Segment Open

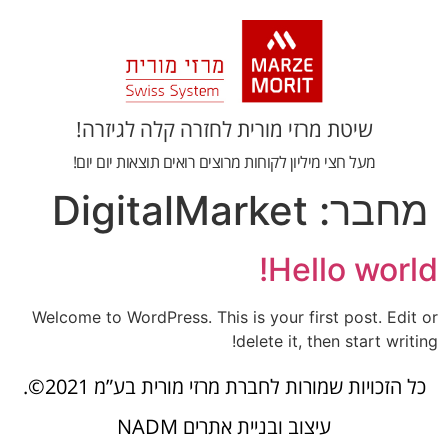
שיטת מרזי מורית לחזרה קלה לגיזרה!
מעל חצי מיליון לקוחות מרוצים רואים תוצאות יום יום!
מחבר:
DigitalMarket
Hello world!
Welcome to WordPress. This is your first post. Edit or
delete it, then start writing!
כל הזכויות שמורות לחברת מרזי מורית בע”מ 2021©.
עיצוב ובניית אתרים NADM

Segment Closed

Could you copy out every line in the material above that contains the string "מרזי"?

## EXPECTED ANSWER
שיטת מרזי מורית לחזרה קלה לגיזרה!
כל הזכויות שמורות לחברת מרזי מורית בע”מ 2021©.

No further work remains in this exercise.